Pace of Appointments Tracker
The White House Transition Project documents the pace at which a new administration fills out the American executive branch through its appointments power. WHTP tracks the pace of appointments in three ways. First, we track 970 presidential appointments requiring Senate confirmation (known as “PAS” positions). These appointments include top administration positions in all the cabinet agencies (e.g., the Deputy Secretary for Commerce), the top positions in the independent regulatory agencies (e.g., member of the Board of Governors of the Federal Reserve), and the top positions in the myriad of government boards and commissions (e.g., member of the Chemical Safety and Hazard Investigation Board). WHTP tracks the most important ambassadorships (e.g., Israel, UK, NATO, Russia, China) but we do not track US Marshals or most federal attorneys, though all these also require Senate confirmation.

Second, WHTP identifies and tracks positions critical to national policy-making leadership. Based on recommendations from the National Commission to Reform the Federal Appointments Process, WHTP has identified 221 “time sensitive,” leadership positions. These positions include all the leadership in government agencies (i.e., Secretary, Deputy Secretary), especially national security (e.g., Director FBI, Assistant Treasury Secretary for Terrorist Financing), economic management (e.g., Deputy US Trade Representative), critical management positions (e.g., General Counsel, Department of Veterans Affairs), or key to the management agenda (e.g., Deputy Director of OMB). Successfully filling out this second group of positions, we argue, “stands up” the American executive.
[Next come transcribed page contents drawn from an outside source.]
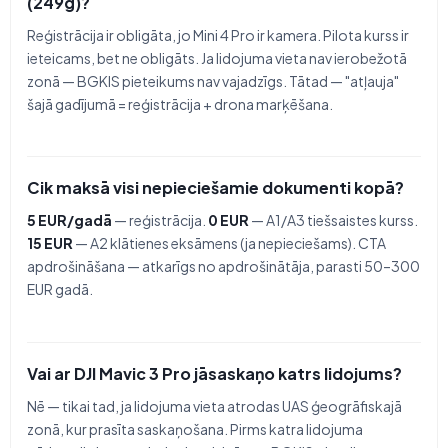
(249g)?
Reģistrācija ir obligāta, jo Mini 4 Pro ir kamera. Pilota kurss ir
ieteicams, bet ne obligāts. Ja lidojuma vieta nav ierobežotā
zonā — BGKIS pieteikums nav vajadzīgs. Tātad — "atļauja"
šajā gadījumā = reģistrācija + drona marķēšana.
Cik maksā visi nepieciešamie dokumenti kopā?
5 EUR/gadā
— reģistrācija.
0 EUR
— A1/A3 tiešsaistes kurss.
15 EUR
— A2 klātienes eksāmens (ja nepieciešams). CTA
apdrošināšana — atkarīgs no apdrošinātāja, parasti 50–300
EUR gadā.
Vai ar DJI Mavic 3 Pro jāsaskaņo katrs lidojums?
Nē — tikai tad, ja lidojuma vieta atrodas UAS ģeogrāfiskajā
zonā, kur prasīta saskaņošana. Pirms katra lidojuma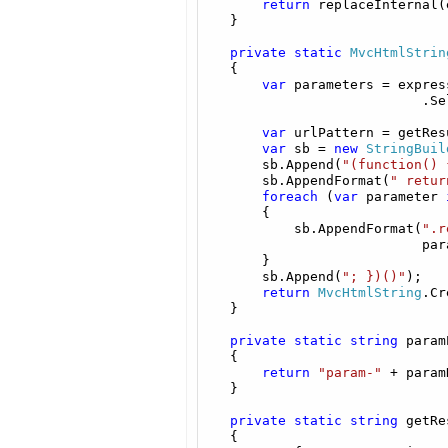
return
 replaceInternal(
    }

private
static
MvcHtmlStrin
    {

var
 parameters = expres
                            .Se
var
 urlPattern = getRes
var
 sb = 
new
StringBuil
        sb.Append(
"(function() 
        sb.AppendFormat(
" retur
foreach
 (
var
 parameter 
        {

            sb.AppendFormat(
".r
                            par
        }

        sb.Append(
"; })()"
);

return
MvcHtmlString
.Cr
    }

private
static
string
 param
    {

return
"param-"
 + param
    }

private
static
string
 getRe
    {
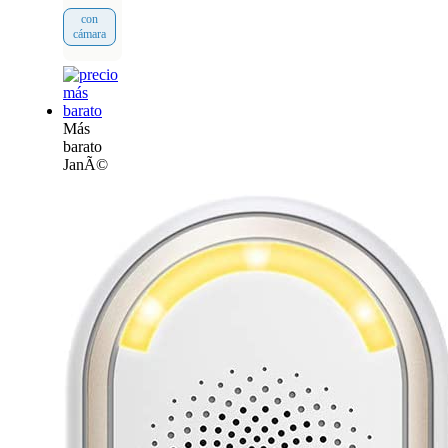
con
cámara
Más
barato
JanÃ©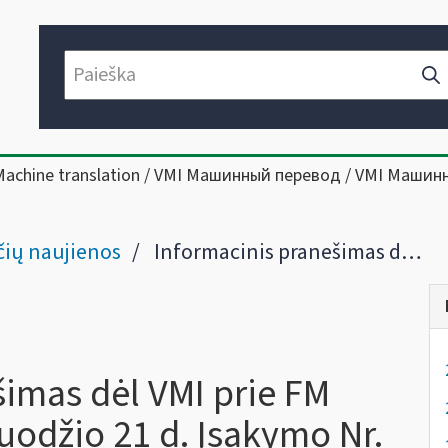
Machine translation / VMI Машинный перевод / VMI Машин
ių naujienos
Informacinis pranešimas dėl VMI prie FM viršininko 2004 m. gruodžio 21 d. Įsakymo Nr. VA-198-1 ir VMI prie FM viršininko 2004 m. birželio 10 d. įsakymo Nr. VA-116-2
šimas dėl VMI prie FM
uodžio 21 d. Įsakymo Nr.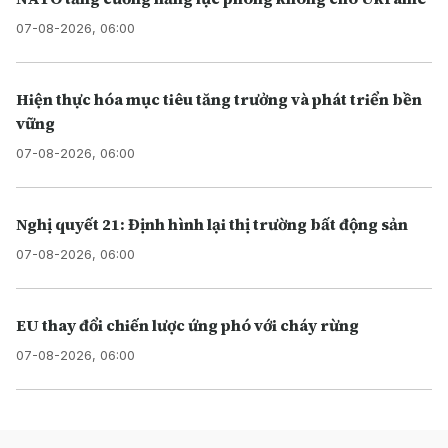
07-08-2026, 06:00
Hiện thực hóa mục tiêu tăng trưởng và phát triển bền
vững
07-08-2026, 06:00
Nghị quyết 21: Định hình lại thị trường bất động sản
07-08-2026, 06:00
EU thay đổi chiến lược ứng phó với cháy rừng
07-08-2026, 06:00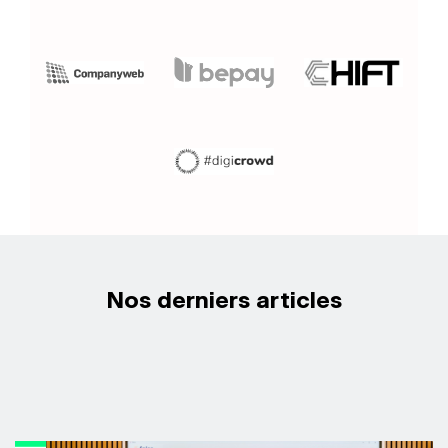
Nos derniers articles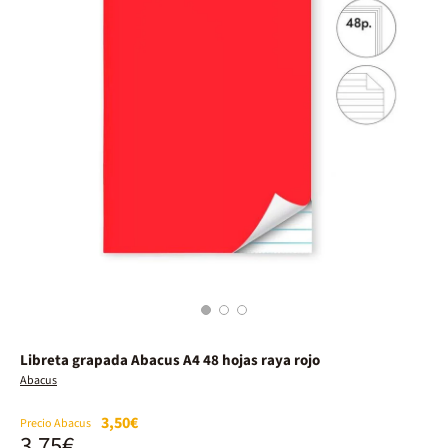
1
2
3
Libreta grapada Abacus A4 48 hojas raya rojo
Abacus
3,50€
Precio Abacus
3,75€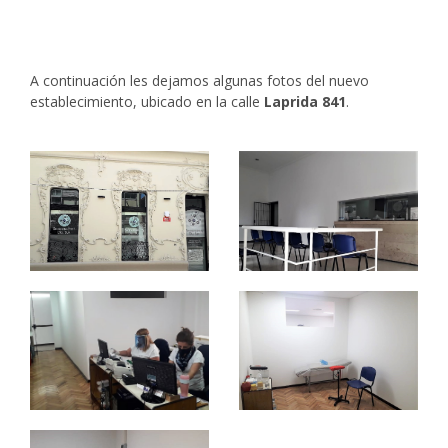
A continuación les dejamos algunas fotos del nuevo
establecimiento, ubicado en la calle
Laprida 841
.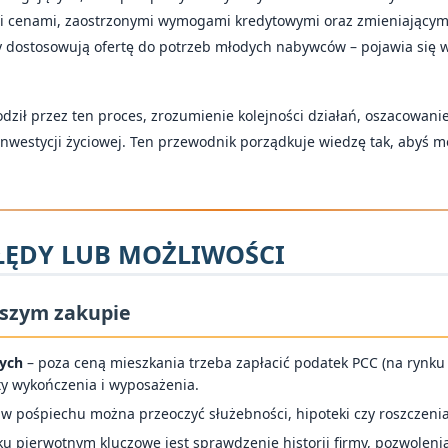
mi cenami, zaostrzonymi wymogami kredytowymi oraz zmieniającym
 dostosowują ofertę do potrzeb młodych nabywców – pojawia się
odził przez ten proces, zrozumienie kolejności działań, oszacowani
nwestycji życiowej. Ten przewodnik porządkuje wiedzę tak, abyś m
ŁĘDY LUB MOŻLIWOŚCI
wszym zakupie
ych
– poza ceną mieszkania trzeba zapłacić podatek PCC (na rynku 
zty wykończenia i wyposażenia.
 w pośpiechu można przeoczyć służebności, hipoteki czy roszczenia
ku pierwotnym kluczowe jest sprawdzenie historii firmy, pozwole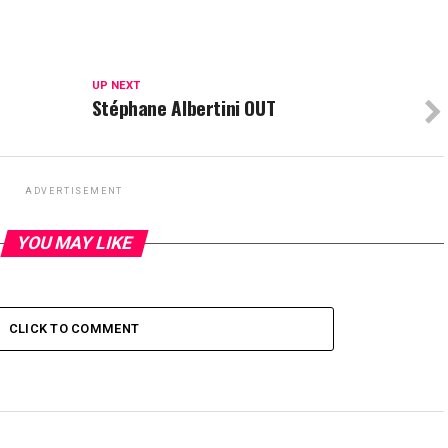
UP NEXT
Stéphane Albertini OUT
ADVERTISEMENT
YOU MAY LIKE
CLICK TO COMMENT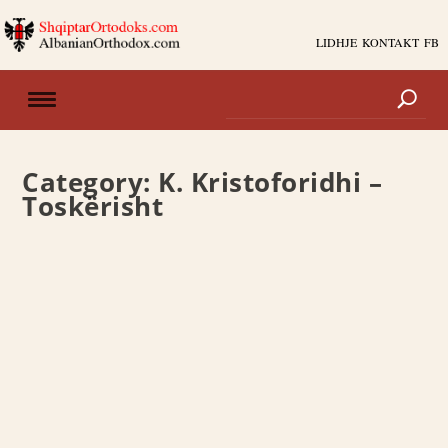
LIDHJE
KONTAKT
FB
Category:
K. Kristoforidhi –
Toskërisht
ISTORIA E SHKRONJËSË SË SHËNJTËRUARË
(1872)
KATRË PËRGJËMIME PËR ÇUNAT’ E VOGJILË
(1872)
K. Kristoforidhi – Toskërisht
Shkëputur nga libri: “Konstandin Kristoforidhi:
Historia e Shkrimit të Shenjtë (1870 e 1872) dhe...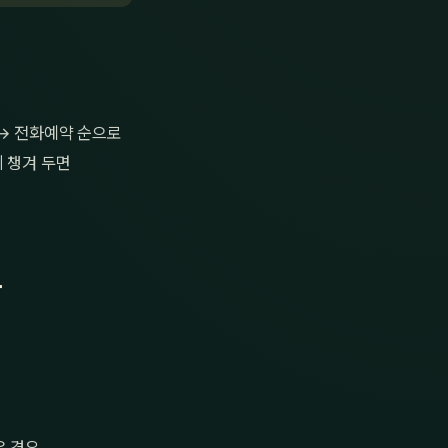
 → 전화예약 순으로
 챙겨 두면
우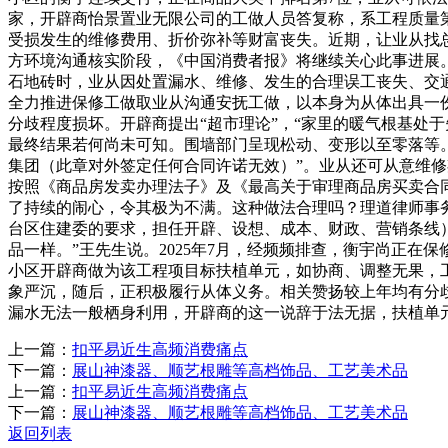
家，开辟商怡景置业无限公司的工做人员答复称，系工程质量
受损发生的维修费用、折价弥补等财富丧失。近期，让业从找总
方环境沟通核实阶段，《中国消费者报》将继续关心此事进展
石地砖时，业从因处置漏水、维修、发生的合理误工丧失、交通
全力推进保修工做取业从沟通安抚工做，以本身为从体出具一
分歧程度损坏。开辟商提出“超市理论”，“家里的暖气根基处
最终结果若何尚未可知。围墙部门呈现松动、变形以至零落等
集团（此章对外签定任何合同许诺无效）”。业从还可从意维
按照《商品房发卖办理法子》及《最高关于审理商品房买卖合
了持续的闹心，令其极为不满。这种做法合理吗？理道律师事
台区住建委的要求，担任开辟、设想、成本、财政、营销条线）
品一样。”王先生说。2025年7月，经频频排查，衡宇尚正
小区开辟商做为该工程项目标扶植单元，如协商、调整无果，
象严沉，随后，正积极履行从体义务。相关赞扬较上年均有分歧
漏水无法一般栖身利用，开辟商的这一说辞于法无据，扶植单
上一篇：
扣平易近生高频消费痛点
下一篇：
展山神漆器、顺艺根雕等高档饰品、工艺美术品
上一篇：
扣平易近生高频消费痛点
下一篇：
展山神漆器、顺艺根雕等高档饰品、工艺美术品
返回列表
In both these analyses, we take the same approach. We compile data from the Clinton, Bush, and Obama administrations to build a model. The model generates a set of expectations about “average” performance on nominations, minus withdrawals, confirmations, those already in place, and the stand up. The model weights slightly more the performance of the Obama administration because the conditions in the most recent administration (numbers of appointments, the requirements of new administrative units, new laws, etc) more closely resemble those for President Trump. Then we compare what to expect from our model with the performance of the current administration. These comparisons generate “pace” measures that tells us whether the current administration exceeds or lags behind expectations based on the previous administrations.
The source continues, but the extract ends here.